During my install, the progress bar went to 50%, and then jumped to a page stating that the firmware was successfully written to the device. I was apprehensive at first because I thought there must have been an error, why would it jump to complete at only 50%? Then again, progress bars hugely unreliable indicators of progress with software tasks…

I open up Tera Term and processed to connect to the device at 192.168.1.1 using the telnet protocol…

WRT_Telnet

Success! OpenWRT was installed and is running on the router! To enable ssh, simply setup a root password by running the ‘passwd’ command. After setting a password and logging out, the router is now accessible with ssh and the telnet daemon is disabled. Next I fired up Putty, my preferred Windows SSH client…

WRT_ssh

Success!!! The router is now ready for configuration of capabilities.  It is a good idea to review the limitations of the WRT160Nv2 once more as the limited memory on the router prohibits it from running the web GUI interface as well as software such as OpenVPN.
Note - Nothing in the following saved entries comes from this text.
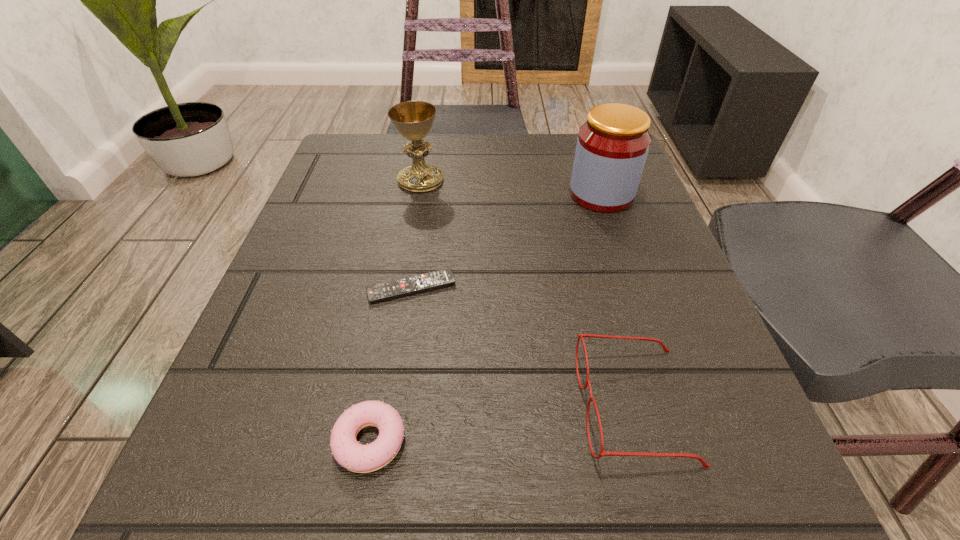 Locate an element on the screen. The width and height of the screenshot is (960, 540). jar that is at the right edge is located at coordinates (612, 146).

Where is `spectacles that is positioned at the right edge`? The height and width of the screenshot is (540, 960). spectacles that is positioned at the right edge is located at coordinates (705, 465).

Where is `object that is at the far left corner`? This screenshot has width=960, height=540. object that is at the far left corner is located at coordinates (413, 120).

Identify the location of object situated at the near left corner. Image resolution: width=960 pixels, height=540 pixels. (346, 450).

Identify the location of object at the far right corner. (612, 146).

Where is `object that is at the near right corner`? The width and height of the screenshot is (960, 540). object that is at the near right corner is located at coordinates (705, 465).

Where is `free space at the far edge of the desktop`? The height and width of the screenshot is (540, 960). free space at the far edge of the desktop is located at coordinates pos(531,143).

In the image, there is a desktop. Where is `vacant space at the left edge`? Image resolution: width=960 pixels, height=540 pixels. vacant space at the left edge is located at coordinates (240, 399).

Identify the location of vacant space at the right edge of the desktop. (632, 273).

In the image, there is a desktop. Identify the location of free space at the far left corner. (356, 134). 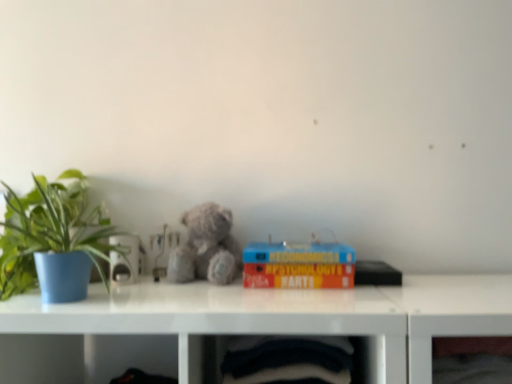 Question: Is fuzzy gray teddy bear at center taller than hardcover book at center?

Choices:
 (A) yes
 (B) no

Answer: (A)

Question: Can you confirm if fuzzy gray teddy bear at center is wider than hardcover book at center?

Choices:
 (A) no
 (B) yes

Answer: (A)

Question: Can you confirm if fuzzy gray teddy bear at center is smaller than hardcover book at center?

Choices:
 (A) yes
 (B) no

Answer: (A)

Question: Is fuzzy gray teddy bear at center aimed at hardcover book at center?

Choices:
 (A) no
 (B) yes

Answer: (A)

Question: Considering the relative sizes of fuzzy gray teddy bear at center and hardcover book at center in the image provided, is fuzzy gray teddy bear at center shorter than hardcover book at center?

Choices:
 (A) yes
 (B) no

Answer: (B)

Question: Based on their positions, is hardcover book at center located to the left or right of fuzzy gray teddy bear at center?

Choices:
 (A) left
 (B) right

Answer: (B)

Question: Considering the positions of hardcover book at center and fuzzy gray teddy bear at center in the image, is hardcover book at center bigger or smaller than fuzzy gray teddy bear at center?

Choices:
 (A) small
 (B) big

Answer: (B)

Question: In terms of width, does hardcover book at center look wider or thinner when compared to fuzzy gray teddy bear at center?

Choices:
 (A) thin
 (B) wide

Answer: (B)

Question: Is hardcover book at center taller or shorter than fuzzy gray teddy bear at center?

Choices:
 (A) tall
 (B) short

Answer: (B)

Question: Based on their sizes in the image, would you say hardcover book at center is bigger or smaller than green matte plant at left?

Choices:
 (A) big
 (B) small

Answer: (B)

Question: Is hardcover book at center in front of or behind green matte plant at left in the image?

Choices:
 (A) behind
 (B) front

Answer: (A)

Question: From a real-world perspective, is hardcover book at center physically located above or below green matte plant at left?

Choices:
 (A) above
 (B) below

Answer: (B)

Question: From the image's perspective, is hardcover book at center above or below green matte plant at left?

Choices:
 (A) above
 (B) below

Answer: (B)

Question: From a real-world perspective, is velvet-like black fabric at lower center, which is the first shelf in left-to-right order, above or below hardcover book at center?

Choices:
 (A) above
 (B) below

Answer: (B)

Question: Considering their positions, is velvet-like black fabric at lower center, which is the second shelf in right-to-left order, located in front of or behind hardcover book at center?

Choices:
 (A) front
 (B) behind

Answer: (A) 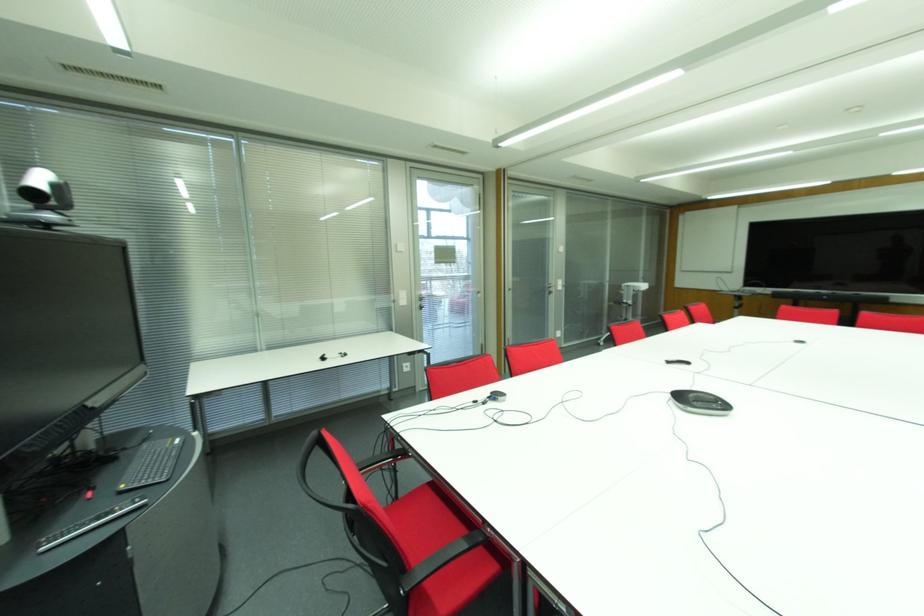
It is my intention to use this device as a wired router device for now. Perhaps in future I will also look at enabling the 802.11 features too.

Conclusion

My take away from this little project is as follows:

  1. Always do your homework before purchasing technology, I knew better than just buying something from the store, but I was lazy and just bought the medium grade device from the local store. Now today I have a device that is so crippled that it is hardly supported by open source software.
  2. Open source software is perfect for re-purposing old hardware and giving it new life after the manufacturer has long abandoned the product.
  3. Or just make sure you have a lot of money for your technology! I would love to put a Juniper EX2200 in my lab instead, but I don’t have that type of cash to burn on a hobby lab.